A number of companies are looking at the same space with the ultimate goal of unleashing the potential of analytics for all business users. The leading players in the segment are Tableau, Alteryx and Rapidminer.

However, Danilo claims that Enso’s product differentiates from these offerings on the basis of its interactivity and extensibility.

“Whenever you change any parameter, Enso recomputes the needed parts of the data workflow, and provides you results as soon as possible, often in real-time. Almost all other solutions need to re-run the workflow from scratch. In the case of heavyweight data workflows, this can be even an hour for others versus a few seconds with Enso. This makes a huge difference when building the workflow, as you’ll want to check the results after changing or adding a new data processing step.
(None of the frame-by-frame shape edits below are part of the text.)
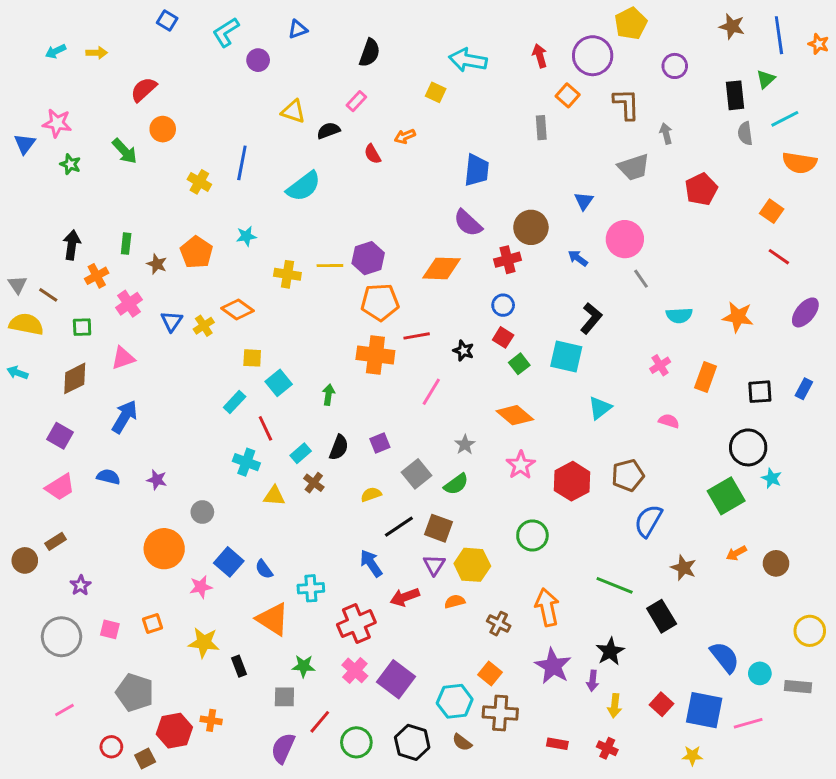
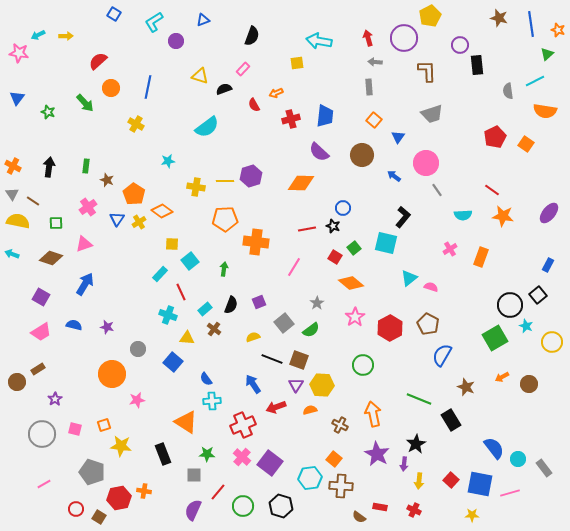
green triangle: (766, 79) -> (547, 54), moved
yellow square: (436, 92) -> (297, 63), turned -32
orange square: (568, 95) -> (374, 120), moved
black rectangle: (735, 95) -> (477, 65), moved
pink star: (57, 123) -> (19, 53), moved
gray arrow: (666, 133) -> (375, 62), moved, turned -72
blue line: (242, 163) -> (148, 87), moved
red pentagon: (701, 189) -> (495, 137), moved
orange pentagon: (196, 252) -> (134, 194), moved
red line: (779, 257) -> (492, 190), moved
red cross: (507, 260) -> (291, 119), moved
orange cross: (97, 276) -> (13, 166), moved, turned -35
orange pentagon: (380, 302) -> (225, 219), moved
red line: (417, 336) -> (307, 229), moved
red square: (503, 337) -> (335, 257), moved
black star: (463, 351) -> (333, 226), moved
brown diamond: (75, 378) -> (51, 258), turned 45
black square: (760, 392) -> (538, 295), moved, turned -36
pink semicircle: (669, 421) -> (431, 287), moved
brown pentagon: (628, 475) -> (428, 324), turned -30
black line: (399, 527) -> (272, 359), turned 55
blue square: (229, 562) -> (173, 362), moved
blue semicircle: (264, 569) -> (206, 379), moved
yellow circle: (810, 631) -> (552, 342), moved
yellow star: (204, 643) -> (121, 446), moved
black rectangle: (239, 666) -> (163, 454), size x1.5
gray rectangle: (798, 687) -> (544, 468), turned 48
brown semicircle: (462, 742) -> (359, 517), moved
brown square: (145, 759) -> (99, 517), turned -32

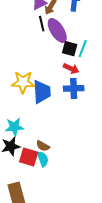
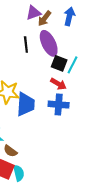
black line: (42, 24) -> (26, 44), moved
brown semicircle: (43, 146) -> (10, 151), moved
As a result, creating data workflows in Enso can take hours instead of days,” the CEO said.

Beyond this, he noted that Enso is not just a set of predefined components. Users can connect it to any exotic databases or use any in-house build libraries in Python, Java, JavaScript or R and it … just works. There’s no need for support or waiting for the next version of the product to include things that are needed.

Enso lays out its plans

With the fresh round of funding, led by SignalFire, Khosla Ventures and others, the company will work on improving the interface and stability of the product, making it accessible to a wider section of the audience. The UI of the current version requires the users to have some coding knowledge, but that will change with the next release.

“We plan to release Enso Cloud (SaaS) in Q1 2023 with a user-friendly interface that will not require you to understand coding or scripting. Instead of writing expressions on nodes, you will be presented with interactive widgets (buttons, sliders, drop-down menus) that would allow you to define the workflow with no coding at all,” Danilo said.

According to Allied Market Research, the global business analytics software market is expected to witness 11.2% growth, surging from $61 billion in 2020 to $177 billion by 2030.